1. Do I have a medical negligence claim?
Anyone who has been subject to medical care and/or treatment that falls below the expected standard of care and as a consequence has sustained injury may be entitled to make a medical negligence claim for compensation.
In Australia, the different states and territories have different threshold in relation to the extent of injury and damages. These thresholds may restrict an injured persons entitlements to make a medical negligence claim.
2. Who are medical negligence claims against?
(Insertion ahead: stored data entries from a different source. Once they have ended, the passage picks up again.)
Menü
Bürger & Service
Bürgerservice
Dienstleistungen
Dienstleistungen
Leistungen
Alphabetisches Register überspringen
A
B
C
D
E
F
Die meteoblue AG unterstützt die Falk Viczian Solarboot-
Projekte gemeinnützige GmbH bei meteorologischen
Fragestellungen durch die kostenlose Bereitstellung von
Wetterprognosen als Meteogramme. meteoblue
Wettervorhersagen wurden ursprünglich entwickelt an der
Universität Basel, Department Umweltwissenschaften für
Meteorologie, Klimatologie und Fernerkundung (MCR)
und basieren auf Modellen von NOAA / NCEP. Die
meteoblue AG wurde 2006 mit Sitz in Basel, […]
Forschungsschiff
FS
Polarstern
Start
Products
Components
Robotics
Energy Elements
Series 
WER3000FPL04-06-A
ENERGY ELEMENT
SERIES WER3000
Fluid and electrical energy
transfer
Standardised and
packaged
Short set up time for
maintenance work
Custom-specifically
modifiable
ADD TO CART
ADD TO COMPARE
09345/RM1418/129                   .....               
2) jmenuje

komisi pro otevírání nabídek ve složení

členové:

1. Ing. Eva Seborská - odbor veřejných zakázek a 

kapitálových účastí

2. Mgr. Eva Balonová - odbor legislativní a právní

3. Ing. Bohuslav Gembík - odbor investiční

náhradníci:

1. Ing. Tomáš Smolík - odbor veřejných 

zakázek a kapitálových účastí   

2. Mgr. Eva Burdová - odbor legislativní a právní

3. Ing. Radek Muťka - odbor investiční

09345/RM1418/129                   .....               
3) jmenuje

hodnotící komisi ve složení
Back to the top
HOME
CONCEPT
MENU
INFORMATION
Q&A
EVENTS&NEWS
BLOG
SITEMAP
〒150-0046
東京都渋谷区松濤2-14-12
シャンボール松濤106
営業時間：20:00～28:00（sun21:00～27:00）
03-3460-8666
Medical negligence claims can be made against a number of medical institutions and providers including but not limited to: -
- General practitioners
- Private hospitals
- Public hospitals
- Allied health professionals
- Nurses & midwives
3. What kind of medical negligence claims can be made?
Medical negligence claims can be brought in relation to a number of failures, including but not limited to: -
- Failure to warn of risks
- Failure to advise
- Failure to provide appropriate care and treatment
- Failure to provide treatment and care to the required standard
- Misdiagnosis/failure to diagnose
- Product faults/product liability
4. Do I need a medical negligence lawyer?
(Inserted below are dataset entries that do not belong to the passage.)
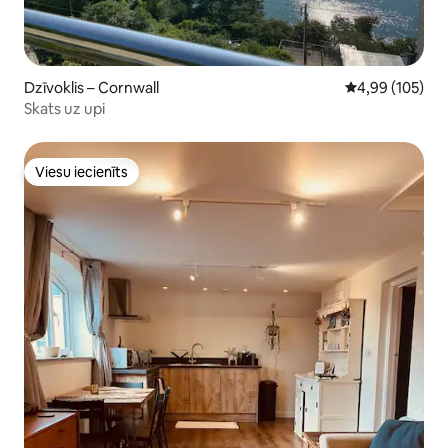
Dzīvoklis – Cornwall
Vidējais vērtēj
4,99 (105)
Skats uz upi
Viesu iecienīts
Viesu iecienīts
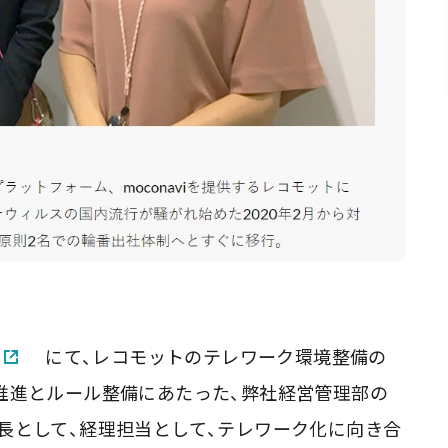
にて、レコモットのテレワーク環境整備の
推進とルール整備にあたった、弊社経営管理部の
長として、経理担当として、テレワーク化に向き合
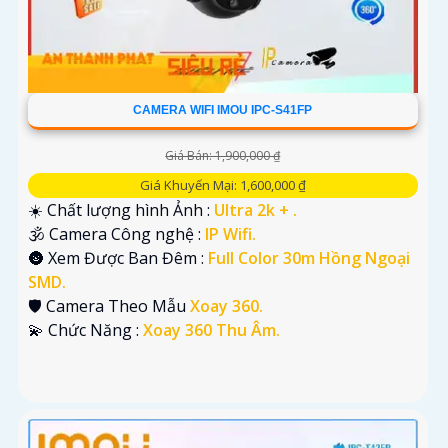
CAMERA WIFI IMOU IPC-S41FP
Giá Bán: 1,900,000 ₫
Giá Khuyến Mại: 1,600,000 ₫
☀️ Chất lượng hình Ảnh :
Ultra 2k + .
🕉️ Camera Công nghệ :
IP Wifi.
🌚 Xem Được Ban Đêm :
Full Color 30m Hồng Ngoại
SMD.
🛡 Camera Theo Mẫu
Xoay 360.
️💫 Chức Năng :
Xoay 360 Thu Âm.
Medical negligence claims are notoriously complex and are strongly defended by the medical negligence insurers.
In order to be successful in medical negligence the injured party must prove with evidence that the health care provider has breaches their duty of care (negligence) and that breach caused injury (causation).
This evidence must satisfy certain legislative requirement. If the elements of negligence and causation are not made out in the evidence, the claim will not succeed.
Due to the complex nature of medical negligence claims, and the importance of expert evidence it is always best to have an expert medical negligence lawyer act for the injured party so that the best result can be achieved in a timely manner.
5. Can I afford a medical negligence lawyer?
Yes, most medical negligence lawyers will enter into a no win no fee costs agreement at the commencement of your claim.
This means that the law firm will fund the claim up until the resolution of the matter. This is beneficial to injured parties as often they are struggling financially and would not otherwise be able to fund the claim.
No win no fee means that if the injured party is not successful in their claim, legal fees will not be charged.
When the claim is successfully resolved the lawyer will charge for the work undertaken and the expenses paid during the claims process.
That being said, in medical negligence claims, if successful, the medical negligence insurer will often pay approximately 70% of the legal fees, with the remainder payable by the injured party.
6. What is the process of bring a medical negligence claim (QLD)
The process for an injured party is summarised as follows: -
- Retaining a lawyer
- Putting the negligent party on notice of the medical negligence claim
- Obtaining evidence in relation to the breach
- Medical records
- Treating doctor reports on injury/damage
- Obtaining expert medico-legal opinion on breach and causation
- Attending medical appointments to obtain expert medico-legal opinion on damages
- Attending medical appointments for the respondent
- Attending a conference/mediation to try and resolve the claim by way of negotiation
- Litigating the claim
- Filing the claim in the District or Supreme Court
- Taking a hearing date
- Attending the hearing
- Receiving a judgment
7. Will I have to go to Court?
Generally, 98% of medical negligence claims settle outside of Court in the alternate dispute resolution process E.g. Compulsory Conference and/or Mediation.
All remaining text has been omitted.